Да, Меншикова не было, но оставалось его наследство. Вся сложность заключалась в том, что этим наследством была воля малолетнего царя, которою надо было овладеть. И было предостаточно людей, которые намеревались завладеть этой волей и встать во главе управления страной.
Ошиблись и те, кто думал, что теперь власть перейдет в Верховный тайный совет, который будет находиться под влиянием самого видного из своих членов, князя Дмитрия Михайловича Голицына, опиравшегося на брата своего, фельдмаршала князя Михаила.

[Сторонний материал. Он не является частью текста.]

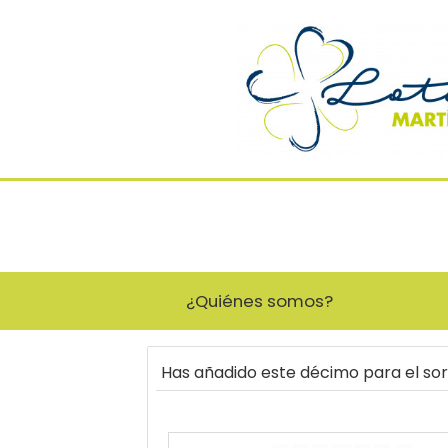
¿Quiénes somos?
Has añadido este décimo para el so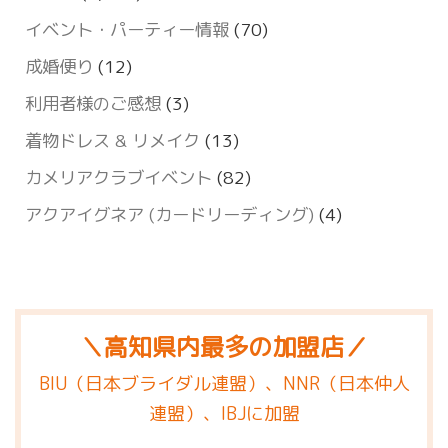
イベント・パーティー情報
(70)
成婚便り
(12)
利用者様のご感想
(3)
着物ドレス & リメイク
(13)
カメリアクラブイベント
(82)
アクアイグネア (カードリーディング)
(4)
＼高知県内最多の加盟店／
BIU（日本ブライダル連盟）、NNR（日本仲人
連盟）、IBJに加盟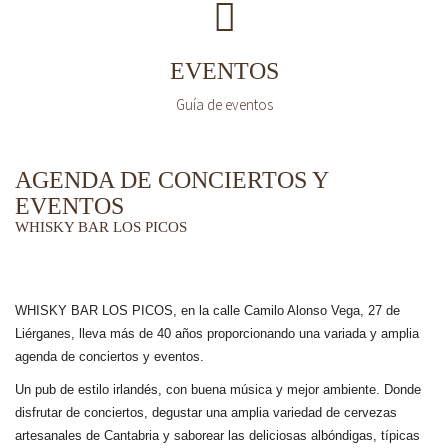
EVENTOS
Guía de eventos
AGENDA DE CONCIERTOS Y
EVENTOS
WHISKY BAR LOS PICOS
WHISKY BAR LOS PICOS, en la calle Camilo Alonso Vega, 27 de
Liérganes,
lleva más de 40 años
proporcionando una variada y amplia
agenda de conciertos y eventos.
Un pub de estilo irlandés, con buena música y mejor ambiente. Donde
disfrutar de conciertos, degustar una amplia variedad de cervezas
artesanales de Cantabria y saborear las deliciosas albóndigas, típicas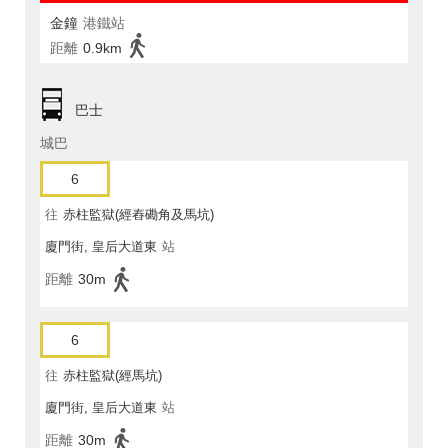
金鐘
港鐵站
距離
0.9km
巴士
城巴
6
往
赤柱監獄(經舂磡角及馬坑)
廈門街, 皇后大道東
站
距離
30m
6
往
赤柱監獄(經馬坑)
廈門街, 皇后大道東
站
距離
30m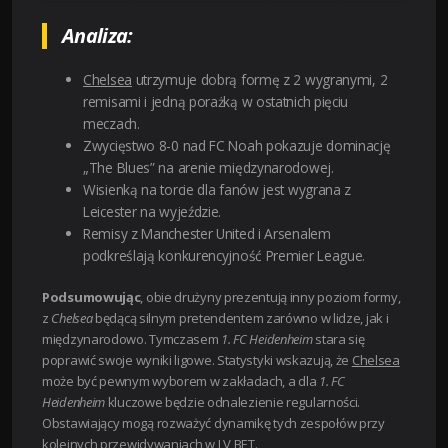
Analiza:
Chelsea
utrzymuje dobrą formę z 2 wygranymi, 2
remisami i jedną porażką w ostatnich pięciu
meczach.
Zwycięstwo 8-0 nad FC Noah pokazuje dominację
„The Blues” na arenie międzynarodowej.
Wisienką na torcie dla fanów jest wygrana z
Leicester na wyjeździe.
Remisy z Manchester United i Arsenalem
podkreślają konkurencyjność Premier League.
Podsumowując
, obie drużyny prezentują inny poziom formy,
z
Chelsea
będącą silnym pretendentem zarówno w lidze, jak i
międzynarodowo. Tymczasem
1. FC Heidenheim
stara się
poprawić swoje wyniki ligowe. Statystyki wskazują, że
Chelsea
może być pewnym wyborem w zakładach, a dla
1. FC
Heidenheim
kluczowe będzie odnalezienie regularności.
Obstawiający mogą rozważyć dynamikę tych zespołów przy
kolejnych przewidywaniach w LV BET.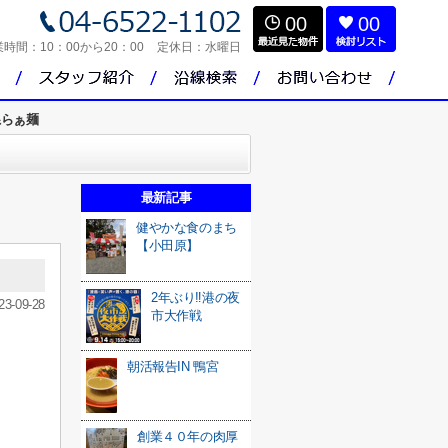
00
00
業時間：
10：00から20：00
定休日：
水曜日
系らぁ麺
最新記事
健やかな食のまち
【小田原】
2年ぶり‼港の夜
23-09-28
市大作戦
朝活報告IN 鴨宮
創業４０年の肉厚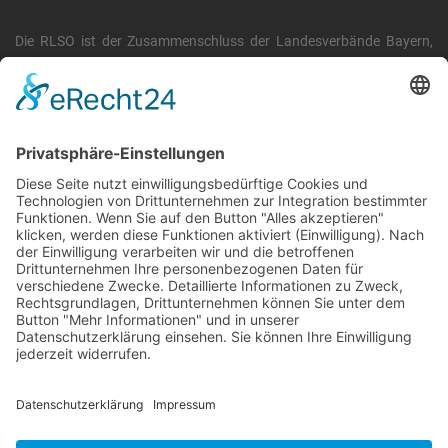
Die RLSO ist der Zusammenschluss der Landesverbände Bayern,
Sachsen und Thüringen. Er ist als eingetragener Verein tätig und
gleichzeitig Veranstalter der Spiele der Regionalliga in
verschiedenen Ligen.
Die RLSO ist jetzt auch erreichbar unter der Adresse
https://rlso.basketball
Wir betreiben ...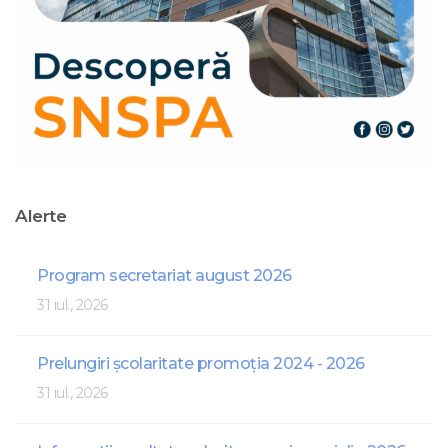
Alerte
Program secretariat august 2026
31 iul., 2026
Prelungiri școlaritate promoția 2024 - 2026
31 iul., 2026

Никто из вельмож не имел большего права на благодарность Петра, как Голицыны, которые всегда были приверженцами его отца и считавшие его одного законным преемником деда.
Но вся беда была в том, что Голицын был человеком честным и жестким, но неспособным отказаться от своей независимости и добиться фавора при дворе угодничеством.
Более того, освободившись из-под тяжелой опеки одного тирана, Петр не собирался приближать к себе человека, который напоминал ему прежнего опекуна.
Отсюда и шло нерасположение Петра к Голицыным. Вполне возможно и то, что Петр не пожелал простить им сближения с Меншиковым и их намерения выдать дочь фельдмаршала князя Михаила за молодого Меншикова.
Сыграло сою роль и то заступничество за Меншикова со стороны фельдмаршал, которое якобы имело место. Так что Голицын не мог бороться за фавор, как не мог стать и главою могущественной аристократической партии.
Новая Россия не наследовала от старой аристократии, она наследовала только несколько знатных фамилий или родов, которые жили без сознания общих интересов и обыкновенно во вражде друг с другом.
Таким образом, сильною могла стать та или другая фамилия только через фавор. За этот самый фавор могли бороться только люди близкие.
После падения Меншикова виднее всех при дворе и ближе всех к императору стал Остерман. Но положение Остермана было затруднительно. Он все еще оставался воспитателем молодого императора и должен был заботиться о том, чтобы Петр хорошо воспитывался и хорошо учился. То есть то, чего не хотел сам Петр, желавший жить в свое удовольствие.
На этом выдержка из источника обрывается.